• Task goal: All lines from the one that has "Сертификация эскалаторов" onward to the end of the records below are to be returned exactly; pictures are to be skipped.

Start of Listed records

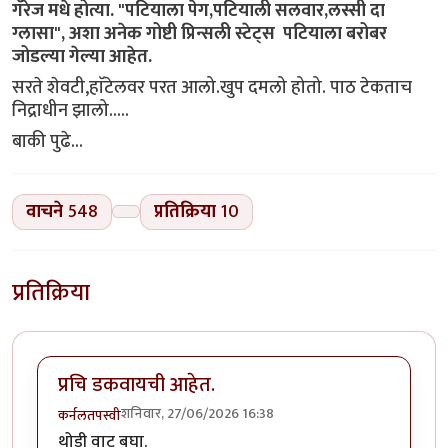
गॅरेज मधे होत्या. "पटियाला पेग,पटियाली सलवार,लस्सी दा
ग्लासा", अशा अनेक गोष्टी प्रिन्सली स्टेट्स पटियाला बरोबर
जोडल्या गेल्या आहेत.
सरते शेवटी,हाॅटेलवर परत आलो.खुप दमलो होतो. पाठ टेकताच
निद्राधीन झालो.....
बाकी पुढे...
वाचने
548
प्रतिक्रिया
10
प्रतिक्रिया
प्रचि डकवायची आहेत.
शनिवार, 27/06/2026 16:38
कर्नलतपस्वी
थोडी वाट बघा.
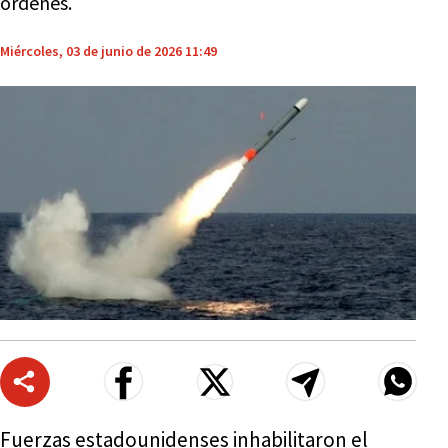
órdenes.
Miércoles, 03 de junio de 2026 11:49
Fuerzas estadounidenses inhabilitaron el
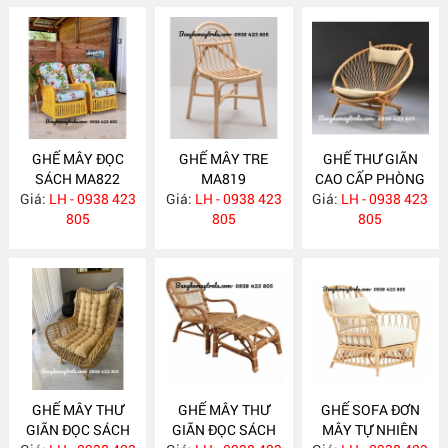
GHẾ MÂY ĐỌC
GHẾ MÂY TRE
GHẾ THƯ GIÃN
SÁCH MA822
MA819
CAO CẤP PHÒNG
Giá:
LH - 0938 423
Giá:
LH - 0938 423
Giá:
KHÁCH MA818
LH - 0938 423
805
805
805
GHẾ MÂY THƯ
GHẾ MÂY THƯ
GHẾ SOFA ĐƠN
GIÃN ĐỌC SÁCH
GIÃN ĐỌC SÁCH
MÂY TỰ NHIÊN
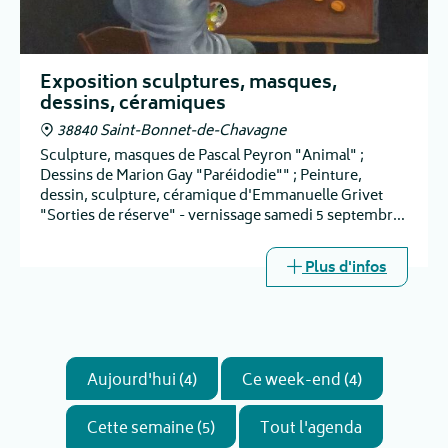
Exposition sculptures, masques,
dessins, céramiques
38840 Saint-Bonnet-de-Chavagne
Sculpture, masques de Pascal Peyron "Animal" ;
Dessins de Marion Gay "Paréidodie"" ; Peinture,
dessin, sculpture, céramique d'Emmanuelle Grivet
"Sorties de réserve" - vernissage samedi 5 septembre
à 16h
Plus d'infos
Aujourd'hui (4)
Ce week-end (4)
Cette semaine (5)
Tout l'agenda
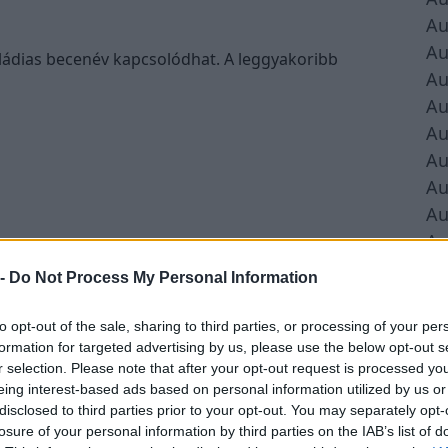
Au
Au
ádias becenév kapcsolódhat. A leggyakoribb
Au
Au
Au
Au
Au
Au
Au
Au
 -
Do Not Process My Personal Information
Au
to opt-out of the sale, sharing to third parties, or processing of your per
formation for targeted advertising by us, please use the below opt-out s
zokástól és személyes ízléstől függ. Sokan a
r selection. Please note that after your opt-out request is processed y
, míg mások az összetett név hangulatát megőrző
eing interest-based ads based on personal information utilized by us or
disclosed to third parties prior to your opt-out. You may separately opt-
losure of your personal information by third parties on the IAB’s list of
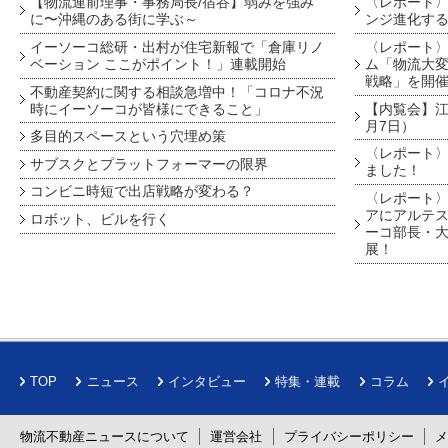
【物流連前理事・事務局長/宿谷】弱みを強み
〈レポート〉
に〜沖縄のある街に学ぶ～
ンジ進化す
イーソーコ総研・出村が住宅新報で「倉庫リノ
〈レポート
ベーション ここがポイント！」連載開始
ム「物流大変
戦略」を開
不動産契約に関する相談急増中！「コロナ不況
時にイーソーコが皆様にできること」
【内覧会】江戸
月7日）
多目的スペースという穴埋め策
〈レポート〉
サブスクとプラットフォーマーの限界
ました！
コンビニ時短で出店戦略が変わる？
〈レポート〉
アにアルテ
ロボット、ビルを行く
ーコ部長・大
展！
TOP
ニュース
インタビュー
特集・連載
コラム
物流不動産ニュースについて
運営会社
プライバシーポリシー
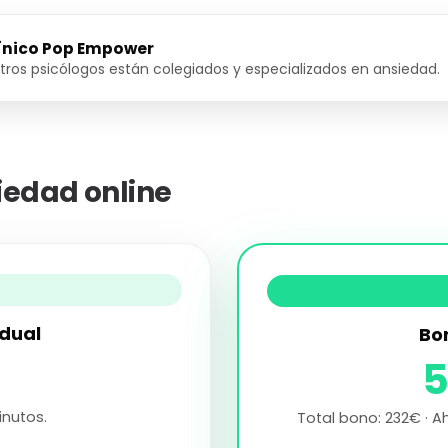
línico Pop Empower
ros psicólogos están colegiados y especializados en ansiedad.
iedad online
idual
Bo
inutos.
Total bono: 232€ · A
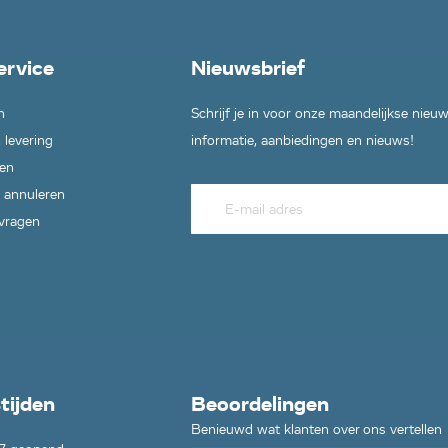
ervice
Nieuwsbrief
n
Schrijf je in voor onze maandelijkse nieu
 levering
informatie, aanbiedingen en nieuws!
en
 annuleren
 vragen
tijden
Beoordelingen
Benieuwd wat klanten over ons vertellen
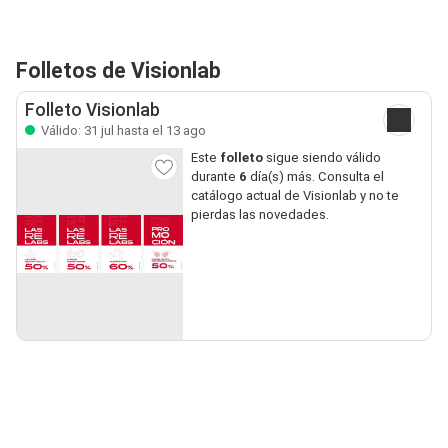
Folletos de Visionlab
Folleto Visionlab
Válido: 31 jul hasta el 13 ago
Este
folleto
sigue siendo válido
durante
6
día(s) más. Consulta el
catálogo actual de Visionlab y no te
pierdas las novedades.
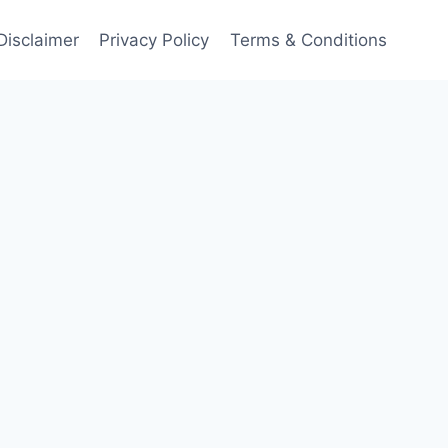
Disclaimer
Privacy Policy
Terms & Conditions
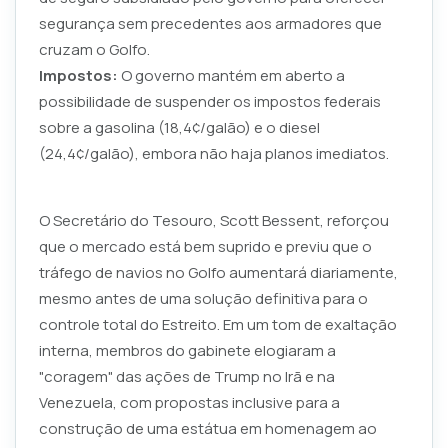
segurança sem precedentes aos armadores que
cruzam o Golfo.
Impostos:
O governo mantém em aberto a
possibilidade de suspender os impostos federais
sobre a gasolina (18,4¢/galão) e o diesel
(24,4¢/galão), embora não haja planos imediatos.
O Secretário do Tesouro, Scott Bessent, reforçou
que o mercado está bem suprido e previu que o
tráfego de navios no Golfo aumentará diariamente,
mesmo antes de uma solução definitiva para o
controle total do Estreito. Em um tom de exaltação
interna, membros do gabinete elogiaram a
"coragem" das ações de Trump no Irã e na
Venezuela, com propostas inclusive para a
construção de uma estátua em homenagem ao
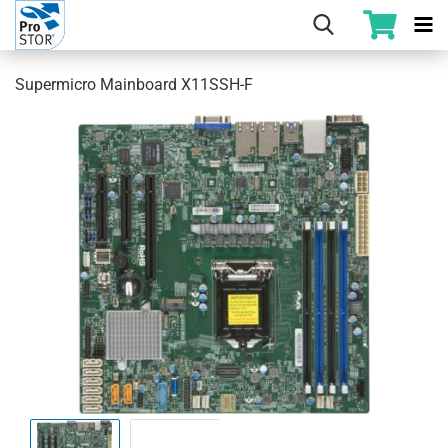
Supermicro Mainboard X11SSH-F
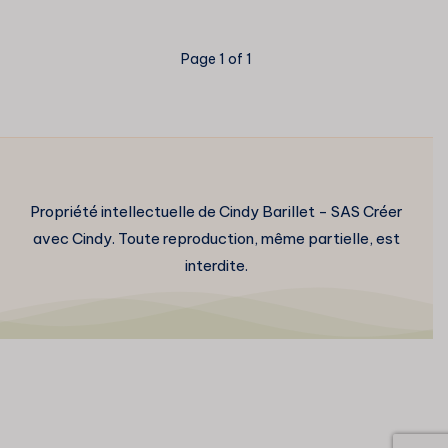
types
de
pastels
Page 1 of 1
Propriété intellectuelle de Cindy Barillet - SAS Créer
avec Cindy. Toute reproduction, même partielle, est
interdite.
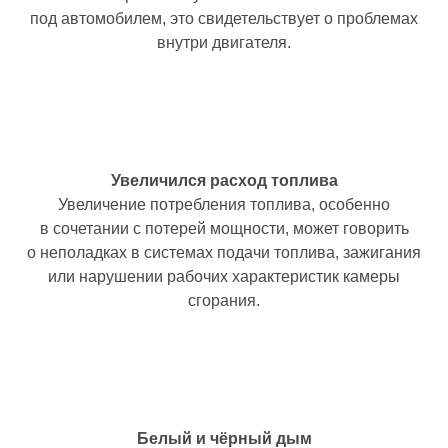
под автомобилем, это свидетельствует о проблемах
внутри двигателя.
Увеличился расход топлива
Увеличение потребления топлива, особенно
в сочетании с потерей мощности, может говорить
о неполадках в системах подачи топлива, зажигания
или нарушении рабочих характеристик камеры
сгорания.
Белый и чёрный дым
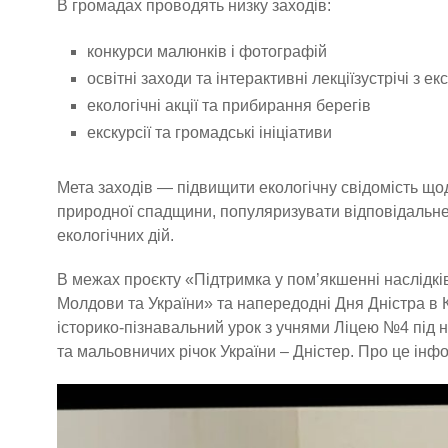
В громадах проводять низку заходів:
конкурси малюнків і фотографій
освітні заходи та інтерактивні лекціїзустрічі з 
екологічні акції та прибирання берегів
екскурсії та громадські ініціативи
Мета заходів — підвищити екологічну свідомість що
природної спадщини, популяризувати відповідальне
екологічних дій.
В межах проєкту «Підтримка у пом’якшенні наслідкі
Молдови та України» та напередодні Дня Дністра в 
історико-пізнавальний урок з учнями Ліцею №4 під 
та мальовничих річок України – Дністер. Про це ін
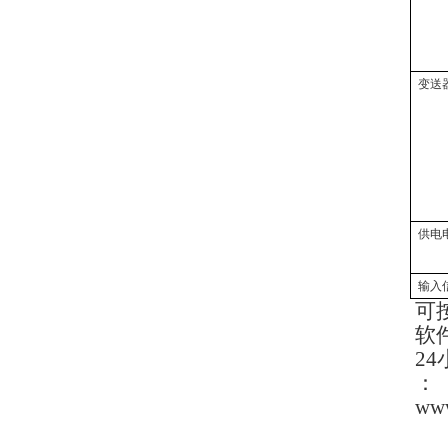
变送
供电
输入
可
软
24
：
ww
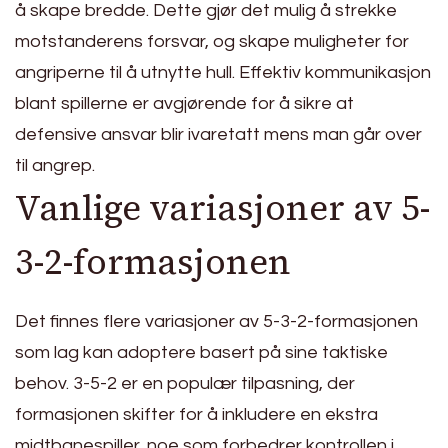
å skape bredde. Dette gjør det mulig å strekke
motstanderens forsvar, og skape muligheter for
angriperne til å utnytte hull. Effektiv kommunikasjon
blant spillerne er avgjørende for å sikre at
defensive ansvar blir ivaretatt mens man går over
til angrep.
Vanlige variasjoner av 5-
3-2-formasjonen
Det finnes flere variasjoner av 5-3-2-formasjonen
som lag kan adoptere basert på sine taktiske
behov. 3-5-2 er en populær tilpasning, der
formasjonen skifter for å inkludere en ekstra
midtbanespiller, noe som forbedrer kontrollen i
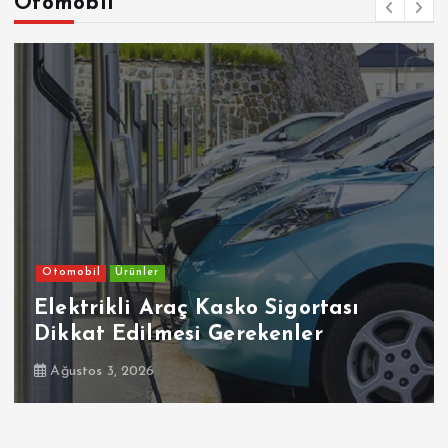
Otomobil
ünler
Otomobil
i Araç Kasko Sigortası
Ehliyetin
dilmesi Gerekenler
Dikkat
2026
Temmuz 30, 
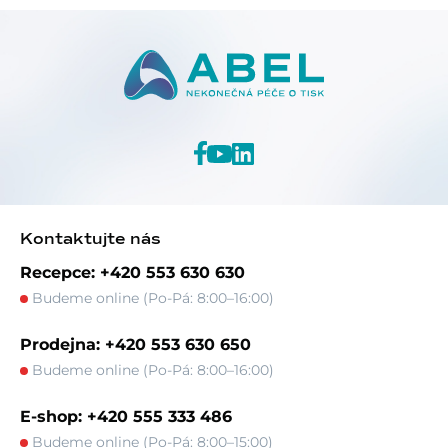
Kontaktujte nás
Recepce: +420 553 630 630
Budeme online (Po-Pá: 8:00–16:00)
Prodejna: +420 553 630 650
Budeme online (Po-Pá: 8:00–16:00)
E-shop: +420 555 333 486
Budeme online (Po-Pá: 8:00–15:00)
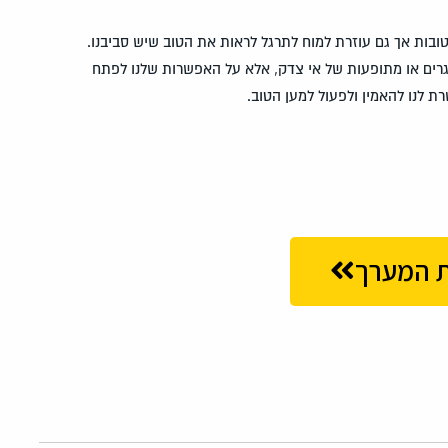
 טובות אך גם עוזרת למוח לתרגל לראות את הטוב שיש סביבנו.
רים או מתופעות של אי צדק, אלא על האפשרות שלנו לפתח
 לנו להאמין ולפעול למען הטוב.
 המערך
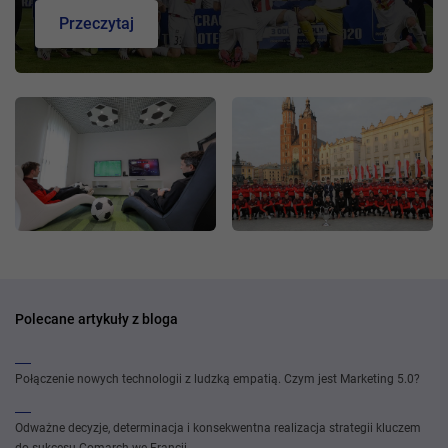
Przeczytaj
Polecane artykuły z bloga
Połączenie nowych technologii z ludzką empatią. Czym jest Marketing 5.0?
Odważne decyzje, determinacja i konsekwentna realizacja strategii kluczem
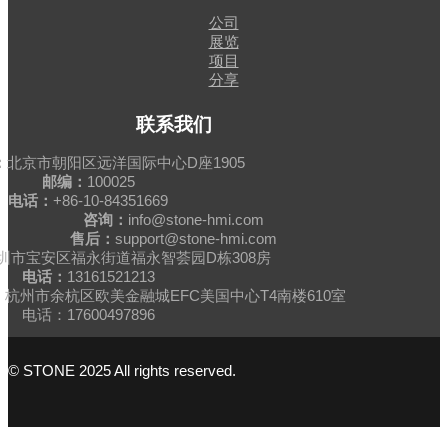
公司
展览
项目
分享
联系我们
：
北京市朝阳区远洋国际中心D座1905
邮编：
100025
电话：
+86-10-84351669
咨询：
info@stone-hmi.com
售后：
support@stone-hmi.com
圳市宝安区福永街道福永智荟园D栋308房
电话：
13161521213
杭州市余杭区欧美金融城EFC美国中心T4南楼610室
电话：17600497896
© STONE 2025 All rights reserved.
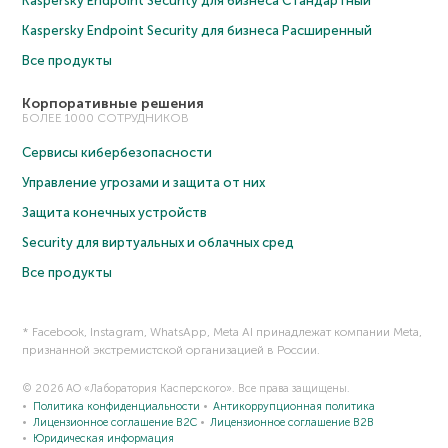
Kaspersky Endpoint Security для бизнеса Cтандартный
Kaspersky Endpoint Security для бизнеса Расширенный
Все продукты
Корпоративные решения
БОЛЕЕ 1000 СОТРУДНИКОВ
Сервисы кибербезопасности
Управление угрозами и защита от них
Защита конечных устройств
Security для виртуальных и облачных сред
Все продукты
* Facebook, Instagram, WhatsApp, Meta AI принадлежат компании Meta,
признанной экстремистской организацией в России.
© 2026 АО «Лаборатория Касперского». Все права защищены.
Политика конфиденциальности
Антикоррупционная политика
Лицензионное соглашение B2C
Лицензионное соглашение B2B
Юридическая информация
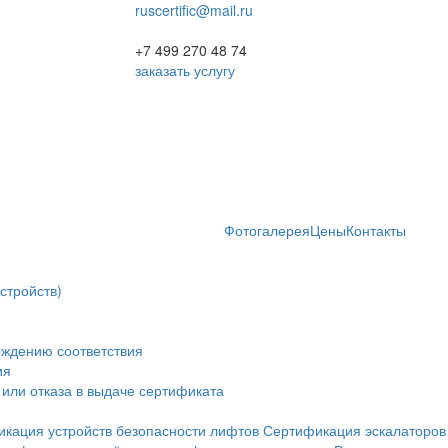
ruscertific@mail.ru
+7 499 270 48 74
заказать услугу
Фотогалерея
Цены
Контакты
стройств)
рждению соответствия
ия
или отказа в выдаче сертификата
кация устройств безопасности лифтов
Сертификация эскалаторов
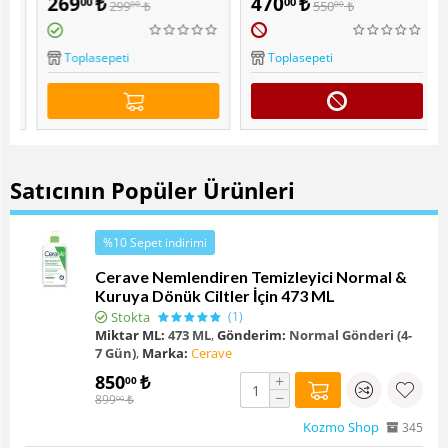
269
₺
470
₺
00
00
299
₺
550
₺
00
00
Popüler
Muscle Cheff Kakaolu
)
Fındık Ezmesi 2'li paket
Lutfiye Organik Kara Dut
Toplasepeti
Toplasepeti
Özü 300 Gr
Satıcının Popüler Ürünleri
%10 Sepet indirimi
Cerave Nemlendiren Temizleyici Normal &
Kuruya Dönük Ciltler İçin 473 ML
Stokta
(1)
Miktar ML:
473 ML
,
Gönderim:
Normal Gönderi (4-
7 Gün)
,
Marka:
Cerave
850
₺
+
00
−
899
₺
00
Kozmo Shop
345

End of Listed records

• Task answer:
Сертификация эскалаторов
269
₺
470
₺
00
00
299
₺
550
₺
00
00
Popüler
Muscle Cheff Kakaolu
)
Fındık Ezmesi 2'li paket
Lutfiye Organik Kara Dut
Toplasepeti
Toplasepeti
Özü 300 Gr
Satıcının Popüler Ürünleri
%10 Sepet indirimi
Cerave Nemlendiren Temizleyici Normal &
Kuruya Dönük Ciltler İçin 473 ML
Stokta
(1)
Miktar ML:
473 ML
,
Gönderim:
Normal Gönderi (4-
7 Gün)
,
Marka:
Cerave
850
₺
+
00
−
899
₺
00
Kozmo Shop
345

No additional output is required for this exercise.